Aim of the exercise -> Repeat the entries below exactly, pictures excluded.

(Dataset entries)
* * *

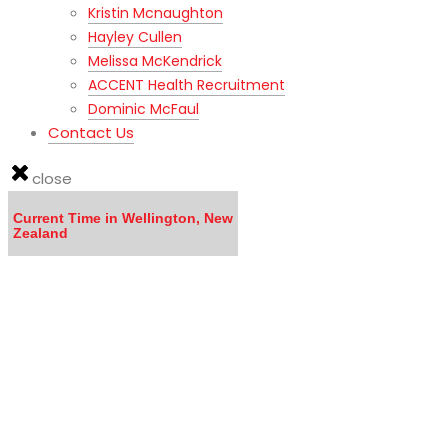
Kristin Mcnaughton
Hayley Cullen
Melissa McKendrick
ACCENT Health Recruitment
Dominic McFaul
Contact Us
close
Current Time in Wellington, New
Zealand
LISTEN to the MOVING TO NEW ZEALAND WEBINAR here
Calling all DOCTORS - Click here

* * *

Reply ->
Kristin Mcnaughton
Hayley Cullen
Melissa McKendrick
ACCENT Health Recruitment
Dominic McFaul
Contact Us
close
Current Time in Wellington, New
Zealand
LISTEN to the MOVING TO NEW ZEALAND WEBINAR here
Calling all DOCTORS - Click here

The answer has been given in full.